### PROVIDED DATA ###

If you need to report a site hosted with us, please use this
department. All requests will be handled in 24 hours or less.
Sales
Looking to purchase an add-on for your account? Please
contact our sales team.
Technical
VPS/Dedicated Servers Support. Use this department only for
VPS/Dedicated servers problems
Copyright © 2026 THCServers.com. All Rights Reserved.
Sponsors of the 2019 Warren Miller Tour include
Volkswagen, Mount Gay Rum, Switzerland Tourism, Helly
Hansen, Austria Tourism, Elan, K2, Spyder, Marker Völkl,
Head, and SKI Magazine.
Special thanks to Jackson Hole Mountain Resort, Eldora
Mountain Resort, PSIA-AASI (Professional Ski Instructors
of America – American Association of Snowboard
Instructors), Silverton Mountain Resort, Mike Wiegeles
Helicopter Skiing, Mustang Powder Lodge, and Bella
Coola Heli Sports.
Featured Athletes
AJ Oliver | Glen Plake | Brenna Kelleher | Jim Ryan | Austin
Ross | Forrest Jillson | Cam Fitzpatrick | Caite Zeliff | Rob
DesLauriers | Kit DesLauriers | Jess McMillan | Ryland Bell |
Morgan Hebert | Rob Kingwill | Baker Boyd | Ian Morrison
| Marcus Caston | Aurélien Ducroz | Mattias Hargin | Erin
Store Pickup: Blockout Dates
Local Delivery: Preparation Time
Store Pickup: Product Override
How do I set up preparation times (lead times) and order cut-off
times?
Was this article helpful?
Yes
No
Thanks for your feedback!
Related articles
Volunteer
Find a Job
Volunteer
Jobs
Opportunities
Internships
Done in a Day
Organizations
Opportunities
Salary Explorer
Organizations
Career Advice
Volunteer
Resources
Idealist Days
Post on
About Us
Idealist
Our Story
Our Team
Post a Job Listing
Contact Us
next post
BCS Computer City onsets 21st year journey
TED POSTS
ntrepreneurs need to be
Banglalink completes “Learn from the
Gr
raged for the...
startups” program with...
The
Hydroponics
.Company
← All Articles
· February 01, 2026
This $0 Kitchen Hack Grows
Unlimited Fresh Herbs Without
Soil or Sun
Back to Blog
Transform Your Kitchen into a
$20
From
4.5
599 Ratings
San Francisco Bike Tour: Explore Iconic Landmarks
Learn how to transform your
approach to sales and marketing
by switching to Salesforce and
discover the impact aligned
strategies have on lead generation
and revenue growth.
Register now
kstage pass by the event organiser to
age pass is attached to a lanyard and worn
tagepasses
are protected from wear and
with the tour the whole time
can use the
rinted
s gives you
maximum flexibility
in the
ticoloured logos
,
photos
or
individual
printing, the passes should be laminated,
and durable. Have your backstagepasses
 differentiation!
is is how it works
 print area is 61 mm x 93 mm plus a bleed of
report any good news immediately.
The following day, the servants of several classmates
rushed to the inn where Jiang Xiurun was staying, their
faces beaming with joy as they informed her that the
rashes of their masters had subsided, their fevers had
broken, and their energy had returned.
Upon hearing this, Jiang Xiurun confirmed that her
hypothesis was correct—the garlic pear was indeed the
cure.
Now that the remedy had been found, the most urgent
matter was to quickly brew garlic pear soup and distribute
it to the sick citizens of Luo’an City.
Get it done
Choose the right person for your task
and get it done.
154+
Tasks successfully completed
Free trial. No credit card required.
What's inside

###

TASK BRIEF
All lines that contain the word "Resort" must be copied from the records above.

RESPONSE
Special thanks to Jackson Hole Mountain Resort, Eldora
Mountain Resort, PSIA-AASI (Professional Ski Instructors
Instructors), Silverton Mountain Resort, Mike Wiegeles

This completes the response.